» **Requirement**: Look through the listing and report every line that has "pour" in it.

################

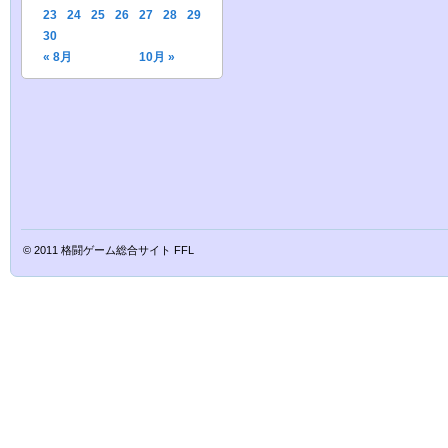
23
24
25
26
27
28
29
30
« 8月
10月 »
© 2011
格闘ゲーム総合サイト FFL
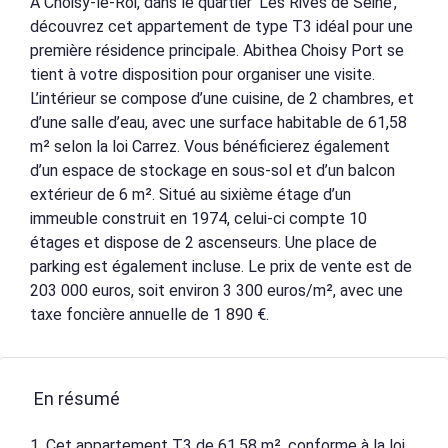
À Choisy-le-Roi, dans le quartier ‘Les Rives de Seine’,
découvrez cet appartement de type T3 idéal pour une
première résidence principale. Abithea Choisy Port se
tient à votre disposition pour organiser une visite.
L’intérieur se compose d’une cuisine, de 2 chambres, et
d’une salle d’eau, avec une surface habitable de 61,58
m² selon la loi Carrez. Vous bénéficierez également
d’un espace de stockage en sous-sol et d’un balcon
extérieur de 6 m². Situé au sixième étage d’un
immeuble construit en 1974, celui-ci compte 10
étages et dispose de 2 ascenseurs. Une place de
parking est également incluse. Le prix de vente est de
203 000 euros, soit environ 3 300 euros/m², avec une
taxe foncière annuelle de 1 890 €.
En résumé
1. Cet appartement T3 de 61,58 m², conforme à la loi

################

» **Answer space**:
découvrez cet appartement de type T3 idéal pour une
tient à votre disposition pour organiser une visite.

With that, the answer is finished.